What is super cool is I am an INTJ as well! Some days I consider myself an introverted extrovert. I can be extremely social at times and other times I just struggle. One of my big hopes for this blog is to help me overcome a lot of what is going on inside and not hiding the reality of it. I have already spent too many years trying to pretend or convince others I didn't have anxiety, even tried convincing myself because of the stigma. My therapist is the one who recommended writing, my dad said why not blog. Also I have never fit in and accepted that a long time ago. Took awhile but once I discovered the value of one close friendship or relationship needing a million friends didn't matter anymore.
I really like how you put worded the idea of us introverts communicating socially, an "introverted extrovert." I think I've read about that somewhere online awhile back and it makes a lot of sense.
From what I've read thus far in your comments and blog I think you will do well with a writing experience such as the Steemit platform. I appreciate reading people who radiate a sense of genuine human-ness in their writing and I get that from you and a couple of others here.
I wouldn't be ashamed of my anxiety, at all. Many of us share the same struggle, and I am recently overcoming some of those challenges.
I think your Dad and therapist made a sound suggestion for you to write! You're a great writer, by the way in case you didn't realize it!
You have a friend here in me if that counts for anything! I'll be keeping up-to-date on your posts and I look forward to your next post.
Thank you so much! I really appreciate it! I feel a lot of people lose their "human-ness" when writing. I try to write with my voice and don't leave out the real stuff. That is where the value is for me.
I am learning to not be ashamed anymore that is why I am using the opportunity to share.
I'm glad you're beginning to overcome some of the difficulties with anxiety through sharing with others who have lived with the same such as myself. I think there are a lot of people who are not as vocal about it but your blog will help potential newcomers to the site who may be dealing with these issues as well and they too can find their voice and consider writing as an option. Kind of like a chain event, where one person inspires others to follow in a similar fashion, creating a healing atmosphere for all parties involved.
As for my writing, I write whatever I'm thinking at the moment, pretty spontaneous! Sometimes it comes out the way I'd like for it to, other times, not so much but I keep plugging along regardless. I also try to keep an upbeat and optimistic approach to life for the most part, something else that's also helped me throughout the years with my bouts of anxiety.
Something I always tell people is you can be a super positive person and look at the bright side but still struggle with anxiety and depression. I always do my best to look at the bright side of things.

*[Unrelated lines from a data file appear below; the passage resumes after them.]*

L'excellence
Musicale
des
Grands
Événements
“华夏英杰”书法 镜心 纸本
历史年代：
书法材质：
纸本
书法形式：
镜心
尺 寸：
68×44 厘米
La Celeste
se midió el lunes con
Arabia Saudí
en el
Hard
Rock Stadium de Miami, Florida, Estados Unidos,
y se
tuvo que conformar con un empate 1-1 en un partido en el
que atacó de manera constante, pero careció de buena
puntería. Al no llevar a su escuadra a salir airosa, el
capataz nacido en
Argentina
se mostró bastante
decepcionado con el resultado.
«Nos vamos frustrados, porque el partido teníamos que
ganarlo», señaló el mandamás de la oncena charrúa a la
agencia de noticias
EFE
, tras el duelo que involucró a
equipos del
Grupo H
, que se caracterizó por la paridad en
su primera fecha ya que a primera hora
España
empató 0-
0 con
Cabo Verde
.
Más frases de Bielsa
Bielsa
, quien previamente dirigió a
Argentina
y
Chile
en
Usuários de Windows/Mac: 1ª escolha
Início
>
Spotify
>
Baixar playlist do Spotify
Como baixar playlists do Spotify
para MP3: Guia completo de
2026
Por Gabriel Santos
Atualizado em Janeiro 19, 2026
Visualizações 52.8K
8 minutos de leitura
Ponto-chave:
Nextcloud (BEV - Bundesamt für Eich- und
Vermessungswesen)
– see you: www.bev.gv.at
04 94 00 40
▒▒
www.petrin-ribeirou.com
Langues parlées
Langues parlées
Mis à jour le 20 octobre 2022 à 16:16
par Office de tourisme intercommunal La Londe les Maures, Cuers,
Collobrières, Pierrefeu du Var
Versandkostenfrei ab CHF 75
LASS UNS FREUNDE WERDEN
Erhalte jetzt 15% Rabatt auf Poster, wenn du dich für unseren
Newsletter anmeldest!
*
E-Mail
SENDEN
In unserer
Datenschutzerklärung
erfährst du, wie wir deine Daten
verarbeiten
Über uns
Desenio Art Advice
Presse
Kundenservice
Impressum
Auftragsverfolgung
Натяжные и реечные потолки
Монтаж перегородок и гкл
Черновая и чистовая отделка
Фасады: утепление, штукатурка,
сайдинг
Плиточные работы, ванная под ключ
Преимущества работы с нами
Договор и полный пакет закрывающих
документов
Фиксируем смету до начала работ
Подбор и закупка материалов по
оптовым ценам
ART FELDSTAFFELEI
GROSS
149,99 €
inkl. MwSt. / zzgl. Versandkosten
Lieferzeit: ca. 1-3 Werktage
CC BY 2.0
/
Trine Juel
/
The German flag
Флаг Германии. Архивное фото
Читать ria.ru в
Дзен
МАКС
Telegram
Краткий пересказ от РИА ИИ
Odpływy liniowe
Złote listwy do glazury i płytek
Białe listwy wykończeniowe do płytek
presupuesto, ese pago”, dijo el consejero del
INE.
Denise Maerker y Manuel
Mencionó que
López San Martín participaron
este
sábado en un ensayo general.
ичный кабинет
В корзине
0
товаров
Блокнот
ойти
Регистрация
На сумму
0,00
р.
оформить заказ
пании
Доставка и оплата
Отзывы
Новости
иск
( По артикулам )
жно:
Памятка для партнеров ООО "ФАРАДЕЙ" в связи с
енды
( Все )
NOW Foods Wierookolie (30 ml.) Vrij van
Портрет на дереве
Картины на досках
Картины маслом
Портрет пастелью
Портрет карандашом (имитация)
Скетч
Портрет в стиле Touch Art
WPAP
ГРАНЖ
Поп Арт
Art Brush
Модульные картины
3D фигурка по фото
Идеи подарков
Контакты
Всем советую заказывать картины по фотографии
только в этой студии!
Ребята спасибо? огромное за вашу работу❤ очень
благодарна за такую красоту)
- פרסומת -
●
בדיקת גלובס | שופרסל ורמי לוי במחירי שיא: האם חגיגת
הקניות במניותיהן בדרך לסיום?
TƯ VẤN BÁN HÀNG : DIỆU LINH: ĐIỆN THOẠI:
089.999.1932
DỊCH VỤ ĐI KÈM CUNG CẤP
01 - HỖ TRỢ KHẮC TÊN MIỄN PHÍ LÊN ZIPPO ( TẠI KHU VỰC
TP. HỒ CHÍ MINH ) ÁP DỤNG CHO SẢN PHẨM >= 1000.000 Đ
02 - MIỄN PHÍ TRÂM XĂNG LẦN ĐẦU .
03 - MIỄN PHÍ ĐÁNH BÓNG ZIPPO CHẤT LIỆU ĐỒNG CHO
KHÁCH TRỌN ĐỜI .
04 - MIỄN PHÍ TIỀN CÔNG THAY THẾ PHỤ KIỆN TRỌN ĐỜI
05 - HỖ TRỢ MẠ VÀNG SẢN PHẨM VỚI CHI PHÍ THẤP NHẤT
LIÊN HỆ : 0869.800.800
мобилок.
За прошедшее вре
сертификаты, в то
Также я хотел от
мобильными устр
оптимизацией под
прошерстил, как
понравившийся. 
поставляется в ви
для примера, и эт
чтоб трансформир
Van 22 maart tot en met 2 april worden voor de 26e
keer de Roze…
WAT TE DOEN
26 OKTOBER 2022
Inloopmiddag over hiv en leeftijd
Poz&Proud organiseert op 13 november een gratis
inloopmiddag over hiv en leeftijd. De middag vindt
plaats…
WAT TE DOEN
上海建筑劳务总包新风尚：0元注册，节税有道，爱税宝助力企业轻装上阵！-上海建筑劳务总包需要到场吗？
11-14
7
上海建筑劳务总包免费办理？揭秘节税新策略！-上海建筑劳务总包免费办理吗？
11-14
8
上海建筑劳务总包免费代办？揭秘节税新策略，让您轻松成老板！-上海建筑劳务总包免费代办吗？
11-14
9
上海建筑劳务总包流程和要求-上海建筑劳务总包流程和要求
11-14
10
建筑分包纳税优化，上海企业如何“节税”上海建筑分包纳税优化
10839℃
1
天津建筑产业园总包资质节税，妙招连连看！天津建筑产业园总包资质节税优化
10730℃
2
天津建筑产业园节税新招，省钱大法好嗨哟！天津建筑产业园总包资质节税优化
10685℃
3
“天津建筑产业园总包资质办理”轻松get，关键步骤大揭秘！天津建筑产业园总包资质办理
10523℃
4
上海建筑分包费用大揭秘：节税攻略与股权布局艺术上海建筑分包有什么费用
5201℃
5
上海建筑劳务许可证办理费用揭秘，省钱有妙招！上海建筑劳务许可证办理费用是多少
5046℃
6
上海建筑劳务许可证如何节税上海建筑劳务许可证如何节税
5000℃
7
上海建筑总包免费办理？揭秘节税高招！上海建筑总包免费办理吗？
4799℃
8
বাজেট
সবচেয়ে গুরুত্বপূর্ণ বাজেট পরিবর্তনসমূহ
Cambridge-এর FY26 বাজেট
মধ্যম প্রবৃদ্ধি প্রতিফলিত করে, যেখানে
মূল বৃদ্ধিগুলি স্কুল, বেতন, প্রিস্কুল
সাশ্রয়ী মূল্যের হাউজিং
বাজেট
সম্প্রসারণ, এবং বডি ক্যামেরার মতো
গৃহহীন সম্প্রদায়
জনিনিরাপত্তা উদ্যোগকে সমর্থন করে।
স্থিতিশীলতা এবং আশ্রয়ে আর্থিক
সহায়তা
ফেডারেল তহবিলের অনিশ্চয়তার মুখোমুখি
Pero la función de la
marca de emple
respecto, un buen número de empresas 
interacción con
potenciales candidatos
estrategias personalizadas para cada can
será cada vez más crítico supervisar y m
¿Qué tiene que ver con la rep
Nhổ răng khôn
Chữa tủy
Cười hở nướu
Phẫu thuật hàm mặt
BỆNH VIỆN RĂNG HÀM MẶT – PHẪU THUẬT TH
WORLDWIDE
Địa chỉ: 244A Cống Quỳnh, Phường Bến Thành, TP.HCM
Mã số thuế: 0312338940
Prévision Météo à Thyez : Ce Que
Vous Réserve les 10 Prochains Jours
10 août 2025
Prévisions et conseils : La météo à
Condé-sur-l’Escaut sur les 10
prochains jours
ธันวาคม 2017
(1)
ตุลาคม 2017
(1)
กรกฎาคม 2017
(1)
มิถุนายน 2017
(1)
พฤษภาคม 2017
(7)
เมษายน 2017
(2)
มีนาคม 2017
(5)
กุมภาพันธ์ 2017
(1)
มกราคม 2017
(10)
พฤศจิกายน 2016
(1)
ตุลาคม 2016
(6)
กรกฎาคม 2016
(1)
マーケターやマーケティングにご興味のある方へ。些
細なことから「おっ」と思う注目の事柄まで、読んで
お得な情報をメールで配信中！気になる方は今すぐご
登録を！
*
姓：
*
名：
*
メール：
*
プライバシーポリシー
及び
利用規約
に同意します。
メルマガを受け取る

Spontaneous writing is fun and can be really helpful for clearing the mind whether it turns out wonderful or not. Plus writing is a perspective not everyone likes the same styles of writing, or topics so it is good to be you and free about it.
Maintaining a positive attitude has helped me in reducing stress and anxiety, actually.
I make every effort not to dwell on the past, which is something I've seen I may have used to do, I now views as counterproductive. I'm not sure how many times a person can rehash the same worn out dramas, and issues so I each day I wake up I start my day off with the attitude that whatever comes my way I can handle it!